Saved data entries

------

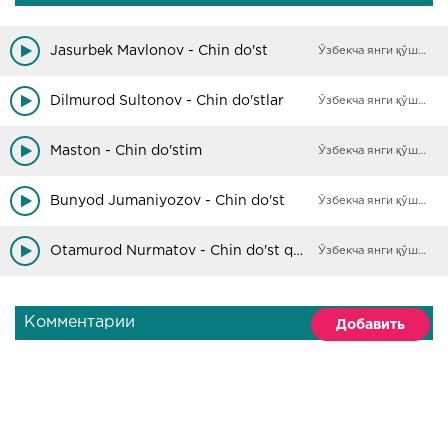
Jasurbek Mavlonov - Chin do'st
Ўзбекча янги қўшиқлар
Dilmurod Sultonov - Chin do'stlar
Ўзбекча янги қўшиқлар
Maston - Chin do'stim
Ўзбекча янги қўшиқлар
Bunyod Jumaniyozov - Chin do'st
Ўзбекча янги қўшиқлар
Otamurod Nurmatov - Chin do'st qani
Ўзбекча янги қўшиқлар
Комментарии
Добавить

------

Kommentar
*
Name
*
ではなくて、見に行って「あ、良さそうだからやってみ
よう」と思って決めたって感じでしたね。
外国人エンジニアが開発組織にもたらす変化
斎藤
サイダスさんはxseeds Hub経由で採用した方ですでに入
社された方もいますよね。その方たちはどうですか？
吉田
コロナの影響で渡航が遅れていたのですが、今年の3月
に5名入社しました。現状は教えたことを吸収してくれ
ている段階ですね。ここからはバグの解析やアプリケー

------

**Task to carry out**
Set down again, word for word, the stretch of records from the line with "コロナの影響で渡航が遅れていたのですが、今年の3月" to the line with "ている段階ですね。ここからはバグの解析やアプリケー", both of those lines included.

**Task solution**
コロナの影響で渡航が遅れていたのですが、今年の3月
に5名入社しました。現状は教えたことを吸収してくれ
ている段階ですね。ここからはバグの解析やアプリケー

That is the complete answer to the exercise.